How do I query the ID of an elastic container instance?

In Kubernetes clusters, one pod is one elastic container instance. You can use one of the following methods to query the ID of an elastic container instance:

Method 1: Run a kubectl command
Run the kubectl describe pod command to view the pod details and then view the ID of the elastic container instance in the Annotations section of the pod details.
The value of the k8s.aliyun.com/eci-instance-id annotation is the ID of the elastic container instance. The ID is in the eci-xxxx format. Example:
Method 2: Use the Elastic Container Instance console
On the Container Group page of the Elastic Container Instance console, query the elastic container instance based on the pod name and then view the instance ID.
The ID of the container group is the ID of the instance. The ID is in the eci-xxxx format. Example:

Why is the creation speed of Elastic Container Instance pods still slow when I use the image cache feature?

Problem description

On a standard node, a pod can be created within 2 or 3 seconds. However, an elastic container instance that was created by using an image cache spent more than 10 seconds to start.

Explanation

This situation is normal. When you request to create a pod on a standard node, the system does not apply for resources but directly creates containers on the node. When you request to create an elastic container instance, the system first applies for the required resources. If you specify multiple zones, the system tries the specified zones one by one to find a zone where available resources are sufficient to create the instance.

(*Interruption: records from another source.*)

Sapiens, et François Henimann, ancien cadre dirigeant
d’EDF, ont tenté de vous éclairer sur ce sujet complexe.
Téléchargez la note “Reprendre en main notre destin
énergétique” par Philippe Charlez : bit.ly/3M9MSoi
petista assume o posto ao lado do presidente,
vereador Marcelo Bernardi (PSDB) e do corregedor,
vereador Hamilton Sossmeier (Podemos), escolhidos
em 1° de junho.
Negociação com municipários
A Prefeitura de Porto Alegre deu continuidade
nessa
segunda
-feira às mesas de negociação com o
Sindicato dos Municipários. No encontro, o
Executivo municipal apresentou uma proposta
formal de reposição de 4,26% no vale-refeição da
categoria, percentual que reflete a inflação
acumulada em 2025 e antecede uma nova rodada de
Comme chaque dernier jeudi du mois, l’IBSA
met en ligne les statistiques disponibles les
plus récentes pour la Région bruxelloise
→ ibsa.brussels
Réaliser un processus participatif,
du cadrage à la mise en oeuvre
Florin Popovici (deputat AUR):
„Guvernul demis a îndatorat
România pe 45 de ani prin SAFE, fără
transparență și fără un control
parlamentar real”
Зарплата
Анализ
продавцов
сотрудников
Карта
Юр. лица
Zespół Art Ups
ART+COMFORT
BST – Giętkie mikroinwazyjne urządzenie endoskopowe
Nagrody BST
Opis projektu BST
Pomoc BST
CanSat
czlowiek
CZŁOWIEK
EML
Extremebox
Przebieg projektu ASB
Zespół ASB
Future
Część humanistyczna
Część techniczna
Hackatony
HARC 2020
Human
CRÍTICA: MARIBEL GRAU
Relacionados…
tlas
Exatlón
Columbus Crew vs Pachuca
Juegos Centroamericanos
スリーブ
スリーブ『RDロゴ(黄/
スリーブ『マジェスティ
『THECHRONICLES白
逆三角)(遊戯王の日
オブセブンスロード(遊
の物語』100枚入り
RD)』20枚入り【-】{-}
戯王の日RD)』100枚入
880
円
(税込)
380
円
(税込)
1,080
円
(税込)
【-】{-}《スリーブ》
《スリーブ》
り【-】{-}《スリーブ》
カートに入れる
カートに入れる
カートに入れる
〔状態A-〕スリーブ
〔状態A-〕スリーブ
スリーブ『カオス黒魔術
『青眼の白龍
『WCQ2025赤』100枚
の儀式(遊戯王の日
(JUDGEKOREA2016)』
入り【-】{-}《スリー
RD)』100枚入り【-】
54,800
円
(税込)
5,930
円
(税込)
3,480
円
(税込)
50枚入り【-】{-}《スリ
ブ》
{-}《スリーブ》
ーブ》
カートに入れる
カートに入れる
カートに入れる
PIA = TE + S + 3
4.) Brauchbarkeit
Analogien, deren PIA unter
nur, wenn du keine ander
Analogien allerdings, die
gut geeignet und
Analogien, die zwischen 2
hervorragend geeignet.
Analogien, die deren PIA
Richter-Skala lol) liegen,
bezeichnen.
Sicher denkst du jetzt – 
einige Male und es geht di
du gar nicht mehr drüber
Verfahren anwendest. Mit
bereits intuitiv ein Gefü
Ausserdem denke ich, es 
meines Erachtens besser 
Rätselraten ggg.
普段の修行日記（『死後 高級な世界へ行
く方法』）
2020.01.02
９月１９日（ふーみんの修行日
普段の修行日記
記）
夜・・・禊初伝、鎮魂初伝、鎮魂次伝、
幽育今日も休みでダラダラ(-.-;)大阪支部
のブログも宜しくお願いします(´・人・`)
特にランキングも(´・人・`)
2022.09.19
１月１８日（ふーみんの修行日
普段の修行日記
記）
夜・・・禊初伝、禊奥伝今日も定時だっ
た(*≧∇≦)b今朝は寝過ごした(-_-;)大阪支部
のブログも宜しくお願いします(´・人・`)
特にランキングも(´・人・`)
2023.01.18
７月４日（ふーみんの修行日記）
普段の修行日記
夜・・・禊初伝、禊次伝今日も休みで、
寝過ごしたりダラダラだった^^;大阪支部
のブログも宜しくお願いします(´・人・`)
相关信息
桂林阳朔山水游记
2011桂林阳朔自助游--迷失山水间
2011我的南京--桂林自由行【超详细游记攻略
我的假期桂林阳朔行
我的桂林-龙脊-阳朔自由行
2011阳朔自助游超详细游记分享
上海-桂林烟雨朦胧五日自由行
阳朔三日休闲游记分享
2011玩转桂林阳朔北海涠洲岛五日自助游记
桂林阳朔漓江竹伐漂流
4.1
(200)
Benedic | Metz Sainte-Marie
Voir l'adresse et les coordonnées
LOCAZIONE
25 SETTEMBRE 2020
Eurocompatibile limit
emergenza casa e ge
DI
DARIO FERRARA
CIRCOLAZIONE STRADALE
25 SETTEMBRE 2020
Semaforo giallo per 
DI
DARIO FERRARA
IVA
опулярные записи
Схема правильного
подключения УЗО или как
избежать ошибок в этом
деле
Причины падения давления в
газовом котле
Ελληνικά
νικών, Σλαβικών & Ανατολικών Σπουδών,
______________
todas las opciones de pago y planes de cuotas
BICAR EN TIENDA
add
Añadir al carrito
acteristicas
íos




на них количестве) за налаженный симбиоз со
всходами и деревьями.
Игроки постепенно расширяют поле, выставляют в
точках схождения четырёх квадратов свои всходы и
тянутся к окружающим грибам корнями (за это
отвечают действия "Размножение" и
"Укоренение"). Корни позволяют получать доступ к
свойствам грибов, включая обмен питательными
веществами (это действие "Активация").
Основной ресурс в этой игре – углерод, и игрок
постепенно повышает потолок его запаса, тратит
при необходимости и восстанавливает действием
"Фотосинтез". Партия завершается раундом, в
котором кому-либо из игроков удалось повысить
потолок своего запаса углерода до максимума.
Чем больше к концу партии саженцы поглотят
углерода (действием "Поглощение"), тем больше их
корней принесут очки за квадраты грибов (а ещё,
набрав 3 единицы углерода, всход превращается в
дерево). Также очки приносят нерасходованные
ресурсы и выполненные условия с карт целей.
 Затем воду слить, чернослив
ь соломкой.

The system must spend more time in creating the instance if the system has to retry in different zones due to insufficient resources. To prevent this problem, we recommend that you put a zone that has sufficient available resources at first place when you specify multiple zones.

What do I do if the pod remains in the Pending state after I create an Elastic Container Instance pod?

Problem description

A pod remains in the Pending state for several hours after it was created. The pod event list shows that the issue occurs because the connection to the API server times out when you mount a volume.

Solution

This issue is caused by a poor connection between the instance and the API server. You can perform the following operations to troubleshoot the issue:

Check whether the pod and the API server of the cluster are deployed in the same virtual private cloud (VPC).
If you have configured access control for the server load balancer (SLB) instance of the cluster, make sure that the CIDR block of the pod is added to the access control list (ACL).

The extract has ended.